**The task:** Would you reproduce every record exactly, leaving out the pictures?

**Records provided:**

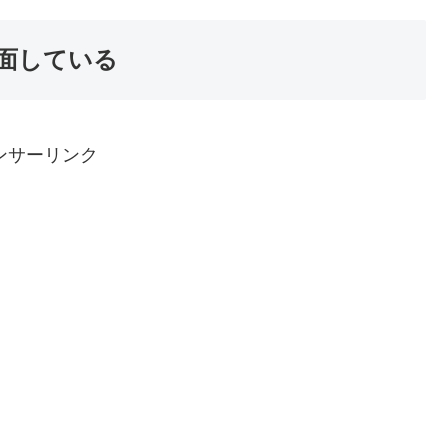
直面している
ンサーリンク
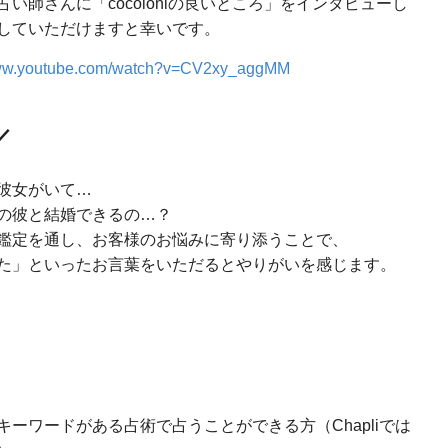
い師さんに「cocoloniの良いところ」をインタビューし
していただけますと幸いです。
www.youtube.com/watch?v=CV2xy_aggMM
／
彼女がいて…
の彼と結婚できるの…？
鑑定を通し、お客様のお悩みに寄り添うことで、
た」といったお言葉をいただるとやりがいを感じます。
ーワードがある占術で占うことができる方（Chapliでは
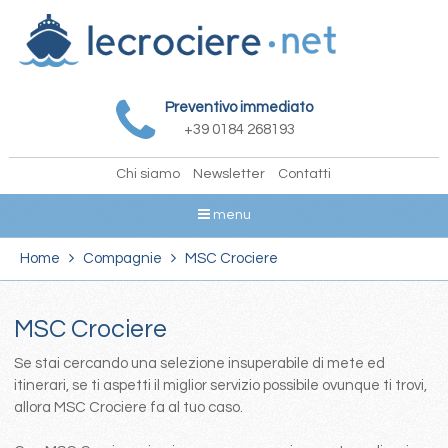
Preventivo immediato
+39 0184 268193
Chi siamo
Newsletter
Contatti
menu
Home
Compagnie
MSC Crociere
MSC Crociere
Se stai cercando una selezione insuperabile di mete ed
itinerari, se ti aspetti il miglior servizio possibile ovunque ti trovi,
allora MSC Crociere fa al tuo caso.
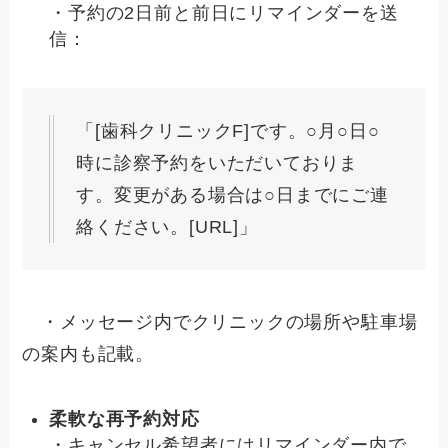
・予約の2日前と前日にリマインダーを送
信：
「[歯科クリニックF]です。○月○日○
時に診察予約をいただいておりま
す。変更がある場合は○日までにご連
絡ください。[URL]」
・メッセージ内でクリニックの場所や駐車場
の案内も記載。
柔軟な再予約対応
・キャンセル希望者にはリマインダー内で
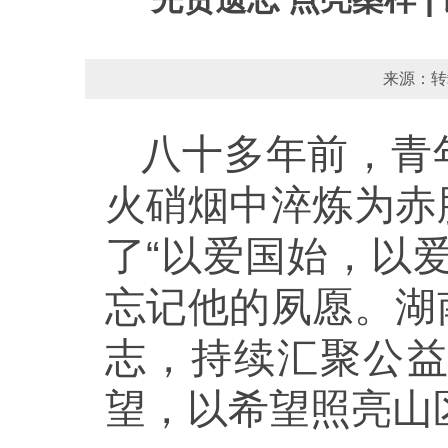
来源：转
八十多年前，青
火硝烟中淬炼为赤
了“以爱国始，以
忘记他的夙愿。湖
志，持续汇聚公
望，以希望照亮山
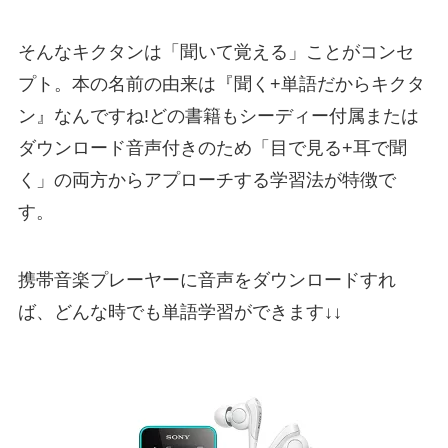
そんなキクタンは
「聞いて覚える」ことがコンセ
プト
。本の名前の由来は『
聞く+単語だからキクタ
ン』
なんですね!どの書籍もシーディー
付属または
ダウンロード音声付きのため「目で見る+耳で聞
く」の両方からアプローチする学習法が特徴で
す。
携帯音楽プレーヤーに音声をダウンロードすれ
ば、どんな時でも単語学習ができます↓↓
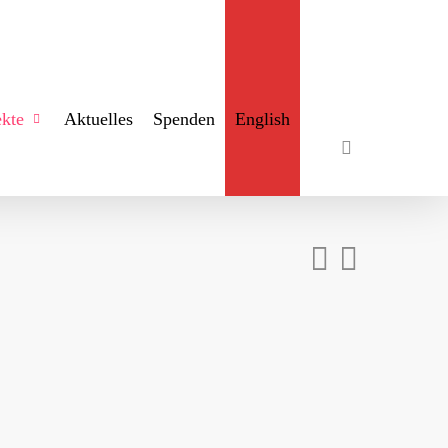
search
ekte
Aktuelles
Spenden
English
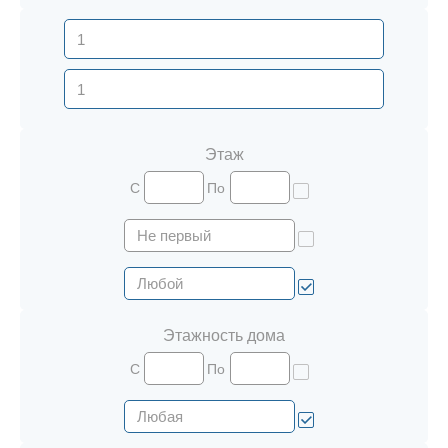
Этаж
С
По
Этажность дома
С
По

**Answer section:**
直面している
ンサーリンク
い師さんに「cocoloniの良いところ」をインタビューし
していただけますと幸いです。
www.youtube.com/watch?v=CV2xy_aggMM
／
彼女がいて…
の彼と結婚できるの…？
鑑定を通し、お客様のお悩みに寄り添うことで、
た」といったお言葉をいただるとやりがいを感じます。
ーワードがある占術で占うことができる方（Chapliでは
Preventivo immediato
+39 0184 268193
Chi siamo
Newsletter
Contatti
menu
Home
Compagnie
MSC Crociere
MSC Crociere
Se stai cercando una selezione insuperabile di mete ed
itinerari, se ti aspetti il miglior servizio possibile ovunque ti trovi,
allora MSC Crociere fa al tuo caso.
・予約の2日前と前日にリマインダーを送
信：
「[歯科クリニックF]です。○月○日○
時に診察予約をいただいておりま
す。変更がある場合は○日までにご連
絡ください。[URL]」
・メッセージ内でクリニックの場所や駐車場
の案内も記載。
柔軟な再予約対応
・キャンセル希望者にはリマインダー内で
来源：转
八十多年前，青
火硝烟中淬炼为赤
了“以爱国始，以
忘记他的夙愿。湖
志，持续汇聚公
望，以希望照亮山
そんなキクタンは
「聞いて覚える」ことがコンセ
プト
。本の名前の由来は『
聞く+単語だからキクタ
ン』
なんですね!どの書籍もシーディー
付属または
ダウンロード音声付きのため「目で見る+耳で聞
く」の両方からアプローチする学習法が特徴で
す。
携帯音楽プレーヤーに音声をダウンロードすれ
ば、どんな時でも単語学習ができます↓↓
search
ekte
Aktuelles
Spenden
English
Этаж
С
По
Этажность дома
С
По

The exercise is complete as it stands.